Task
Where the line with "Parametre produktu" appears below, start writing out lines exactly, and finish with the line with "processing of your", which is included; write out nothing else.

─── Source information

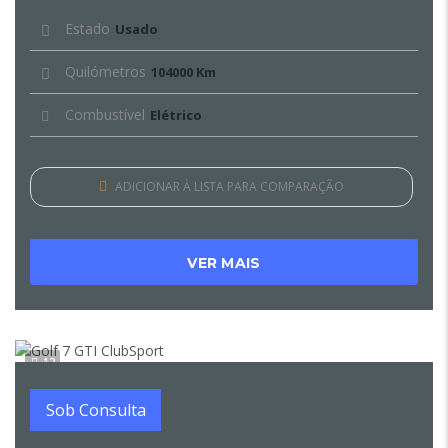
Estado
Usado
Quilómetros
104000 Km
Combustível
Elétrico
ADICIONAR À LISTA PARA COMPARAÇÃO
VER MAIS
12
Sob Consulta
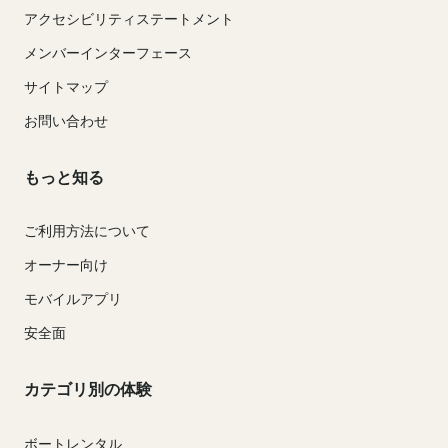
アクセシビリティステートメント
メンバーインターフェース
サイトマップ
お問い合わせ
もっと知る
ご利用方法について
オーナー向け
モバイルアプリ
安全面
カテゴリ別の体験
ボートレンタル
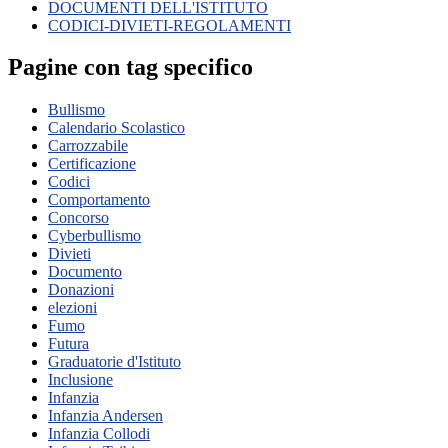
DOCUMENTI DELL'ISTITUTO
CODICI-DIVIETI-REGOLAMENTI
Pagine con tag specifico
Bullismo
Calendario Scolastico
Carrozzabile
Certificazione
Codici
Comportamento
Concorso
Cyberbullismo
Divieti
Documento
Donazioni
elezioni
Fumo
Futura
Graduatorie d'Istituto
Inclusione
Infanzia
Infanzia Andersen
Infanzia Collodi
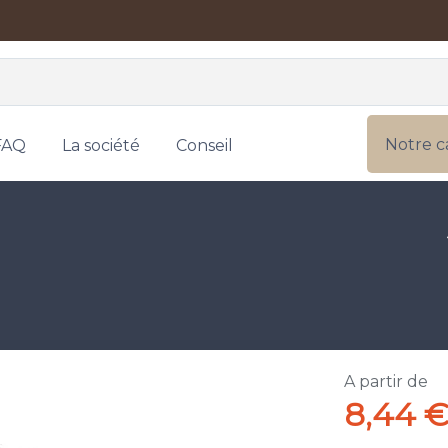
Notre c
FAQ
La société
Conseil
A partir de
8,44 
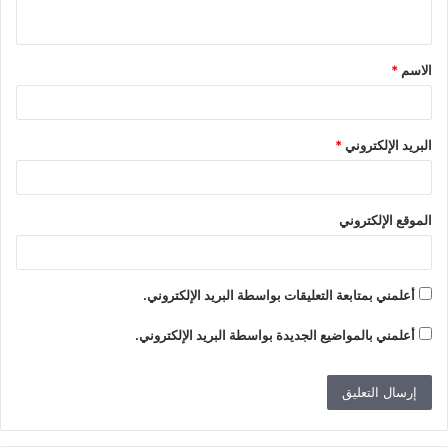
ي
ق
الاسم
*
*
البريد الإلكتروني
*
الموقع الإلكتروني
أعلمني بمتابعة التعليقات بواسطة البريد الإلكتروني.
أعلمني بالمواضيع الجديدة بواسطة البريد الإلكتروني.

──────
─── Source information

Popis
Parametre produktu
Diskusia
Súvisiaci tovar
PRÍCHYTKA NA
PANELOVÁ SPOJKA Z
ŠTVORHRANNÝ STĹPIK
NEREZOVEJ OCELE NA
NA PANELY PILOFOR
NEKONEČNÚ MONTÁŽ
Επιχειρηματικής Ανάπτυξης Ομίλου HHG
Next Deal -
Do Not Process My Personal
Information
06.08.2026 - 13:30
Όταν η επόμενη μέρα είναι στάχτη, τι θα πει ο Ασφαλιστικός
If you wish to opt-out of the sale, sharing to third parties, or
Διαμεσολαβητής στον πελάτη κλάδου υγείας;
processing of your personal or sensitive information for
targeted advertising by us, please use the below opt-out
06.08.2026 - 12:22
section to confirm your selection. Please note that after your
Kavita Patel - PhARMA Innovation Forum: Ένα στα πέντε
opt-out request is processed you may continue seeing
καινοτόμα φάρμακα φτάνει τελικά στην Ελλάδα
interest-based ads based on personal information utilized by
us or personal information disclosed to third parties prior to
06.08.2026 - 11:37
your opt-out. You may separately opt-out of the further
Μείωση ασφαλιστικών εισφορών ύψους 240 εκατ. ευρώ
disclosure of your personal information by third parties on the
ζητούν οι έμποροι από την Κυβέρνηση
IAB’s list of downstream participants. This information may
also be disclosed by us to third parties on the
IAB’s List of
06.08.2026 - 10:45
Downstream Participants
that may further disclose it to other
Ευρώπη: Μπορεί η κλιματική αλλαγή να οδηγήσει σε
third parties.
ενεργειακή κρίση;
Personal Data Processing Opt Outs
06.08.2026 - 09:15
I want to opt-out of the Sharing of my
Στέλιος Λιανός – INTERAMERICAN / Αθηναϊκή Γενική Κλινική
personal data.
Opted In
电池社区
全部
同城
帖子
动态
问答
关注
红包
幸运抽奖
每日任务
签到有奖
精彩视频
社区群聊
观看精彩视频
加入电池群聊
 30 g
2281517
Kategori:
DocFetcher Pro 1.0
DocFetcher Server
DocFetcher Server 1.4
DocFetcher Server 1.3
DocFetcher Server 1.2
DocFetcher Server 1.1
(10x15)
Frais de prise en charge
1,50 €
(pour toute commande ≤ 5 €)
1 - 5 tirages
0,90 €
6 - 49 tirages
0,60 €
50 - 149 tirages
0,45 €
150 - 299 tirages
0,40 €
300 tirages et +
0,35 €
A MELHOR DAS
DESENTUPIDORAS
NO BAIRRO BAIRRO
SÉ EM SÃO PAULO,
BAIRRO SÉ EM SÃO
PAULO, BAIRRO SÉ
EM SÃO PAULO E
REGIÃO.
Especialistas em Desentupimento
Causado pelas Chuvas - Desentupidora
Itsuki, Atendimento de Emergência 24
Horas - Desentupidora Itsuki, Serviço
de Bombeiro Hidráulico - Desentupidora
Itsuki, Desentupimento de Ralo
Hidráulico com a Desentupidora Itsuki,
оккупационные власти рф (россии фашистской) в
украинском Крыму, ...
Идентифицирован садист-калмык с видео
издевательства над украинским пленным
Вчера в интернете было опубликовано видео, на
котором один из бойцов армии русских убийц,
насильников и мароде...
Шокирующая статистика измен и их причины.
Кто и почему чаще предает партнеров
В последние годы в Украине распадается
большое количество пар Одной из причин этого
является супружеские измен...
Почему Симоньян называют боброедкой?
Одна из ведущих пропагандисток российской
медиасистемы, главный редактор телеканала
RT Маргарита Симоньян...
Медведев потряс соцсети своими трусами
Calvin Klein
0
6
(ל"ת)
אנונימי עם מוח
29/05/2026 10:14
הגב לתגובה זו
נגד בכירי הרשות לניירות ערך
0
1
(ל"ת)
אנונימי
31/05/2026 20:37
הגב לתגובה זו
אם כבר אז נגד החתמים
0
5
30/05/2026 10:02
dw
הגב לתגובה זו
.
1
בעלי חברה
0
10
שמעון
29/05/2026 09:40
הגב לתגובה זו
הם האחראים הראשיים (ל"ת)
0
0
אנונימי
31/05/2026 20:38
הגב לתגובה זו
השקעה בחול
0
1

──────

Task answer
Parametre produktu
Diskusia
Súvisiaci tovar
PRÍCHYTKA NA
PANELOVÁ SPOJKA Z
ŠTVORHRANNÝ STĹPIK
NEREZOVEJ OCELE NA
NA PANELY PILOFOR
NEKONEČNÚ MONTÁŽ
Επιχειρηματικής Ανάπτυξης Ομίλου HHG
Next Deal -
Do Not Process My Personal
Information
06.08.2026 - 13:30
Όταν η επόμενη μέρα είναι στάχτη, τι θα πει ο Ασφαλιστικός
If you wish to opt-out of the sale, sharing to third parties, or
Διαμεσολαβητής στον πελάτη κλάδου υγείας;
processing of your personal or sensitive information for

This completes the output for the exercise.